Optimistic Notes Heading into 2023

Contrary to what I wrote in 2020, I’m much more optimistic about the future these days. Reviewing what I wrote 2 years ago, however, my optimism then was mostly misplaced. If anything, we saw an overemphasis on financial engineering and FinTech since 2021, and the acceleration we saw during COVID seems to be fleeting as most metrics are returning to their pre-COVID trend lines. However, after the economic turmoil of this year, which will continue in 2023, there is one standout reason to be optimistic for the future: Artificial intelligence.

Artificial intelligence, particularly generative AI, has seen tremendous strides in 2022, building on top of the gold rush of AI and machine learning research in the last 5 years. Lensa is a great example – a mobile app to generate profile pictures, built on top of Stable Diffusion, an open source image generation model released earlier in 2022. ChatGPT is even more interesting, as it was a new product built on primarily 2 year old technology. ChatGPT was eye opening for many people, as it was an incredibly user friendly interface to experience modern large language models (LLMs). Having your model respond in first person seemed to break many people’s brains, but the people who were doomsaying about the singularity or the threat of AI due to ChatGPT are probably closer to the truth than those who ignore it or minimize the impact similar technologies will have over the next decade. Still, Lensa, a consumer app available in mobile app stores, is probably the first significant consumer product leveraging generative AI for a key feature, and will be the first experience with generative AI for many.

ChatGPT being built on a fine tuned version of technology from almost two years ago is actually evidence of a critical aspect of the current state of AI – research is leaping well ahead of the current state of products. Current best in class AI products are toysMidjourney is incredible to see in action, but still seems mostly to be used due to the novelty, not for productive purposes. Text editors like Sudowrite or Lex are starting to get at productive use cases, but still very early days and in search of a critical customer. The fact that the killer app of AI in 2022 was a demo from an AI research group, in my mind, is evidence of a failure of innovation from product developers and designers.

Research in machine learning is moving incredibly fast. Attention is All You Need was only written 5 years ago, and there are still incredible gains found just by experimenting with taking a technique that worked in one domain and trying it in another (like taking techniques from BERT and applying to TTS instead of NLP). Relatively simple training techniques are bringing huge gains (ChatGPT was built on GPT3.5, essentially just GPT3 with reinforcement learning from human feedback [RLHF]). This is the metaphorical gold resting on the ground in California in the 1840s.

With any gold rush, there are two ways to capture some of the gains society will be presented with – you can sell pickaxes, or learn to swing them.

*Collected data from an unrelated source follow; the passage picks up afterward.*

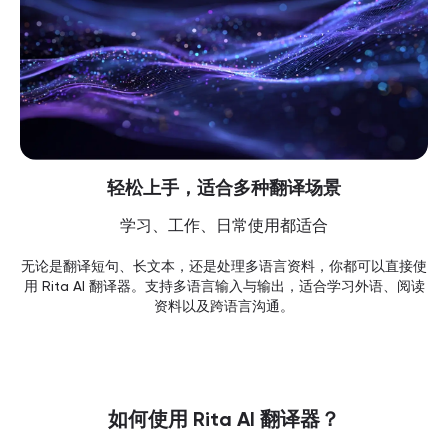
轻松上手，适合多种翻译场景
学习、工作、日常使用都适合
无论是翻译短句、长文本，还是处理多语言资料，你都可以直接使
用 Rita AI 翻译器。支持多语言输入与输出，适合学习外语、阅读
资料以及跨语言沟通。
如何使用 Rita AI 翻译器？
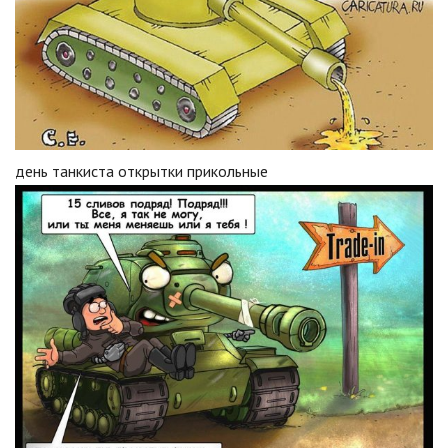
день танкиста открытки прикольные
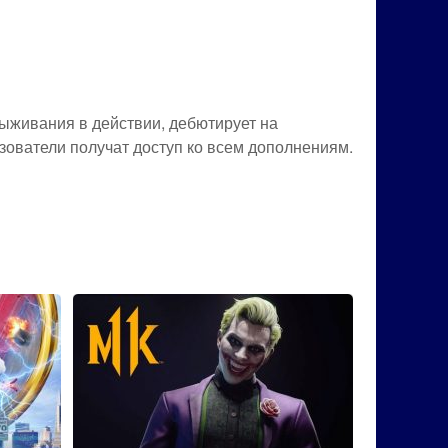
ыживания в действии, дебютирует на
зователи получат доступ ко всем дополнениям.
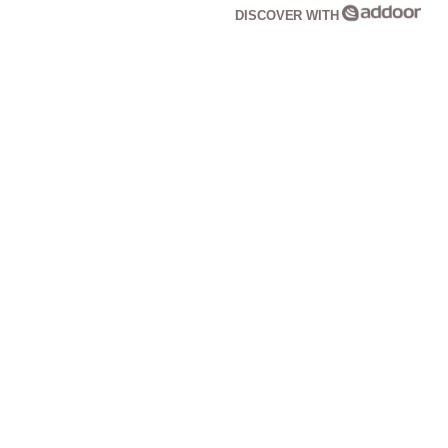
DISCOVER WITH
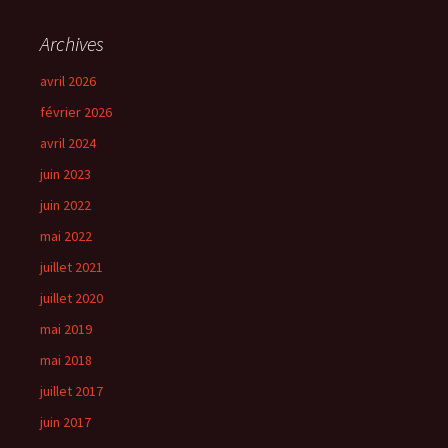
Archives
avril 2026
février 2026
avril 2024
juin 2023
juin 2022
mai 2022
juillet 2021
juillet 2020
mai 2019
mai 2018
juillet 2017
juin 2017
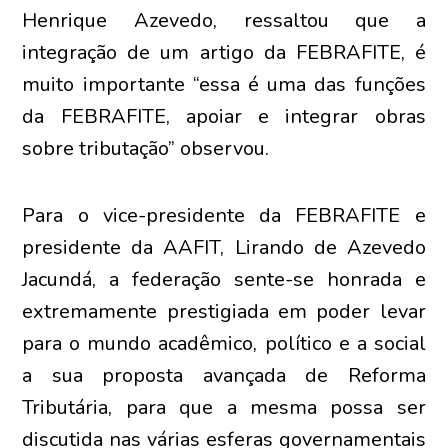
Henrique Azevedo, ressaltou que a
integração de um artigo da FEBRAFITE, é
muito importante “essa é uma das funções
da FEBRAFITE, apoiar e integrar obras
sobre tributação” observou.
Para o vice-presidente da FEBRAFITE e
presidente da AAFIT, Lirando de Azevedo
Jacundá, a federação sente-se honrada e
extremamente prestigiada em poder levar
para o mundo acadêmico, político e a social
a sua proposta avançada de Reforma
Tributária, para que a mesma possa ser
discutida nas várias esferas governamentais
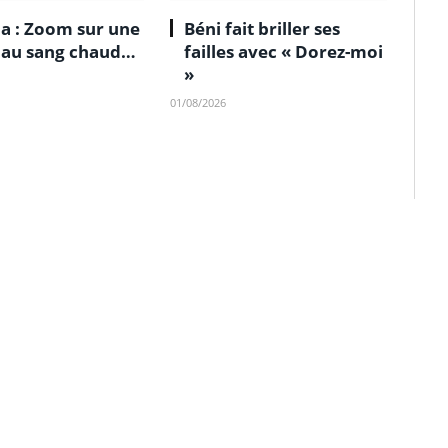
a : Zoom sur une
Béni fait briller ses
e au sang chaud…
failles avec « Dorez-moi
»
01/08/2026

With research moving fast, there are incredibly opportunities to build great products and experiences. If the pace of progress in the last few years continues, there will be a new Moore’s Law to rely on. Products can be designed without needing to be concerned about today’s constraints, as by the time the product is built and used at scale the models will have surpassed the performance of what was possible early in the product development cycle. There will be lots of work on the research side as well, but R&D efforts will need to transition from being purely research focused – ensuring models play nice with each other and updated models can be used by existing products will be critical. We’ll also need to move away from published papers and citations as a measure of success. Groups that have researchers working hand in hand with product developers, balancing the tradeoffs of exciting research opportunities with delivering value to users, will be best positioned to succeed in the next few years. This will require leaders with a balance of technical acumen and ability to understand their customers. There will be many who try, but few who will succeed at scale.

But for those without the interest or skill to work on building products, there is still the opportunity to become the best creator or user of these new AI products. AI products present new loops and workflows that will take some getting used to. Becoming an expert in the early days of these products will be a surefire way to accelerate one’s growth – whether the use of AI products is known to others or simply an input that increases productivity. In a decade or less, everyone will need to leverage AI products to keep up, so there is only a short period of time where simply being comfortable using AI products will be an advantage. However, there will always be those who can extract more value and productivity gains from the same tool, and building the skillset early will provide lasting value. Working with generative AI products is different than the normal mental model we’ve all developed of working with computers – generative AI is not guaranteed to be correct or deterministic. Learning how to leverage this is a skill in and of itself – like learning how to get value out of a teammate who is incredibly responsive but just makes something up the majority of the time.

I encourage my students at Baruch to use generative AI products. I’m able to do this while the school doesn’t have an official policy yet, but I’m doing my part to help academia evolve to support generative AI products faster than the calculator was adopted in the 20th century. I think everyone needs to start learning to use these products, and, besides encouraging the next generation to use them, in 2023 I’ll be doing my best to help build user focused products that turn these exciting opportunities into real productivity gains and value for users.